I don't think I'm being shocking or controversial when I say this year's Summer of Arcade line-up -- usually the best and brightest that Xbox Live Arcade has to offer -- has been a bit of a bore. I found redeeming qualities in Tony Hawk and Deadlight, and genuinely liked Wreckateer for its playful party mechanics, but nothing was truly astounding. So it gives me faith in the game design process that Dust: An Elysian Tail, an indie title largely made by a single man, actually stands out as the best of the bunch. I appreciate a big budget as much as anyone, but Dust is an example of a game that uses smaller scale to its advantage.
The 2D action-RPG stars Dust, a furry amnesiac who wakes up in a forest when a magical talking sword seeks him out. The sword, named Ahrah, comes complete with its own guardian, a flying pixie-fox named Fidget. The two help Dust navigate his quest as he sets out on a "Hero's Journey" adventure, pulled straight from the writings of Joseph Campbell. Dust's fuzzy face isn't one of a kind, either. The entire world is populated by anthropomorphic animals, from bears and lizards to rabbits -- even though normal-size bunnies can be seen hopping around in the woods.
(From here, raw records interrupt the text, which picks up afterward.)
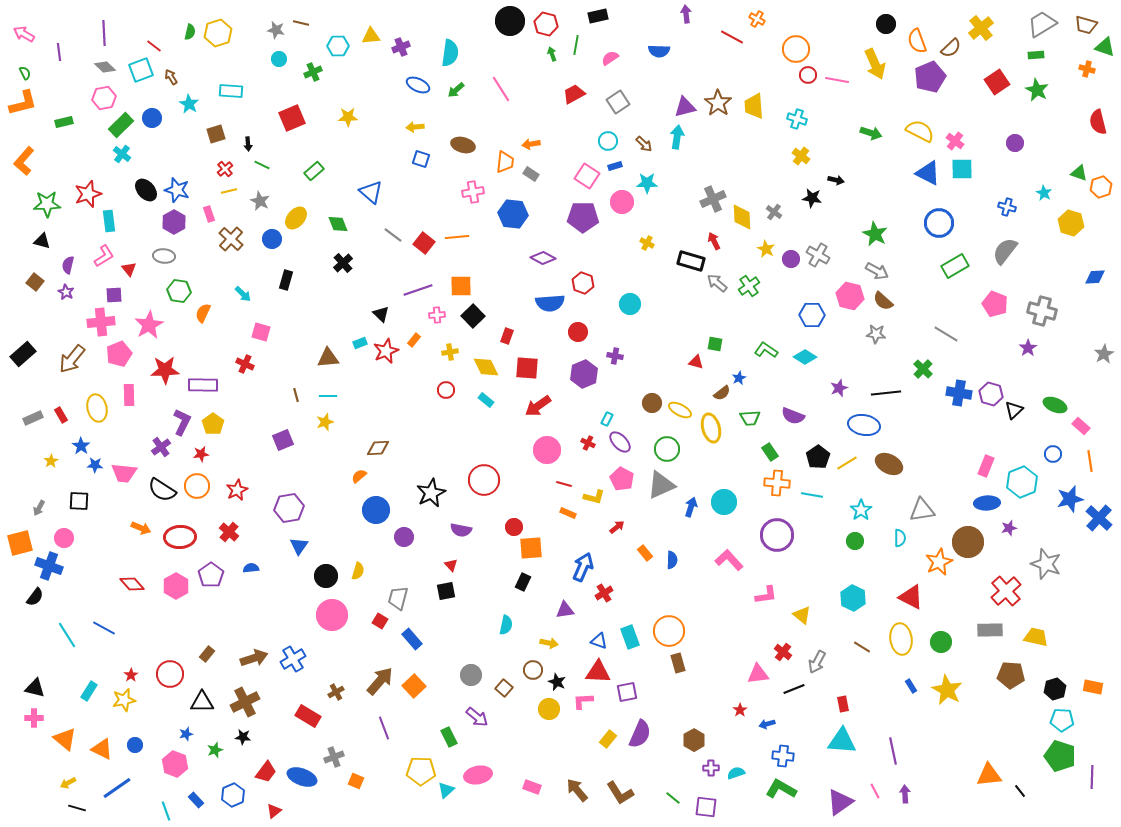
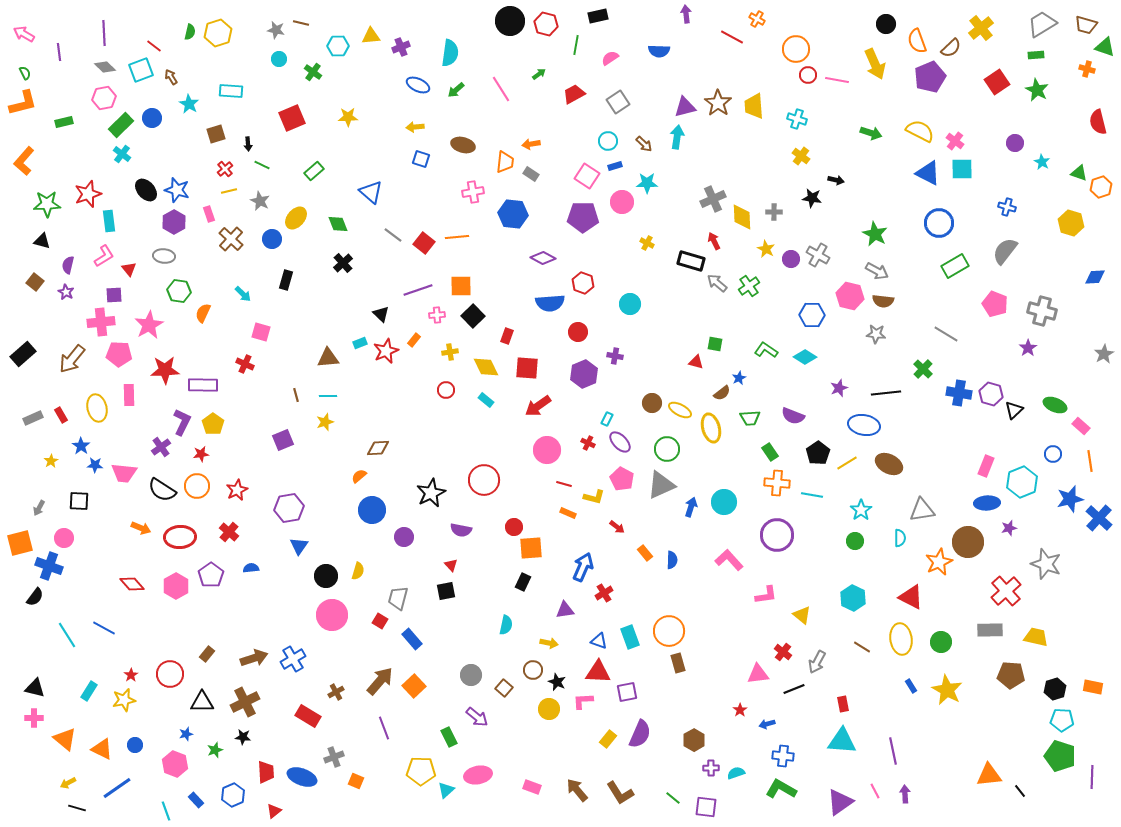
green arrow at (552, 54): moved 13 px left, 20 px down; rotated 72 degrees clockwise
green cross at (313, 72): rotated 30 degrees counterclockwise
cyan star at (1044, 193): moved 2 px left, 31 px up
gray cross at (774, 212): rotated 35 degrees counterclockwise
brown semicircle at (883, 301): rotated 35 degrees counterclockwise
pink pentagon at (119, 354): rotated 25 degrees clockwise
black pentagon at (818, 457): moved 4 px up
blue circle at (376, 510): moved 4 px left
red arrow at (617, 527): rotated 77 degrees clockwise
red trapezoid at (266, 772): rotated 40 degrees counterclockwise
If this seems akin to a classic animated movie like Disney's Robin Hood, you're along the right track. The game carries itself with an innocent sensibility, and the humor is cute and clean with only the occasional swerve into saccharine. While some of the plot and dialogue can come off as a bit hokey and melodramatic, especially in the climax, it's in service of a family-friendly story that's safe for kids.
And to that end, the game is a beauty to watch. From a distance, the silky animations occupy a lush world of varied environments and enemies that show creative spark. The presentation stumbles slightly when we get more stilted close-ups during dialogue sequences or animated cutscenes, but only because it looks a bit muddy compared to the crisp backgrounds and sprites. If any recent downloadable game lends itself to spectating for the art style, it's this one.
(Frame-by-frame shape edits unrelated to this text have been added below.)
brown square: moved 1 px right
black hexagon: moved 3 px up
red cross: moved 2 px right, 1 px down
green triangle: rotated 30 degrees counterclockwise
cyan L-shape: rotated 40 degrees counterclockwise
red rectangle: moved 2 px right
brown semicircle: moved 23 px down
In fact, it's probably better for younger audiences to watch, rather than play, due to a complex set of mechanics that I can only imagine would baffle kids. Behind the welcoming facade is an easy-to-learn, hard-to-master sword combat system with heavy reliance on well-timed parries and dodges. Fidget can use one of three types of magic, and one of Dust's basic attacks will amplify it. A firm grasp on the full suite of abilities is required to finish the game.
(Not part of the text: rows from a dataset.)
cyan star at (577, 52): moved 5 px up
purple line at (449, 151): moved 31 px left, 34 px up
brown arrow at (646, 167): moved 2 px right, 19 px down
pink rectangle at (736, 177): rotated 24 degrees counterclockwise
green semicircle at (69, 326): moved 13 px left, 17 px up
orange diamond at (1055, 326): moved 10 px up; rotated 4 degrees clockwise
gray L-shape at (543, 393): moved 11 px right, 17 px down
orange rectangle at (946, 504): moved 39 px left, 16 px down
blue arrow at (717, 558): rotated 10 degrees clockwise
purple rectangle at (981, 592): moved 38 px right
These abilities are augmented by a variety of navigation abilities to open new areas, experience and levels to customize stats, equipment to alter those stats, and a detailed crafting system. Often I had to sell off equipment to afford to make the latest and greatest blueprints I found, which always delivered immediately noticeable results in play. As empowerment fantasy, nothing is satisfying quite like showing off new toys to the enemies who were a pain only moments ago.
It may not be fair to give a pass to Dust's minor issues based on the relatively small size of its development team, but it would be even more unfair to ignore it. The game is above the usual caliber of indie titles on the Xbox 360, and managed to show up games with much bigger teams and budgets to boot. Sometimes, less is more.
This Dust: An Elysian Tail review was based on a Xbox 360 digital version of the game provided by the publisher.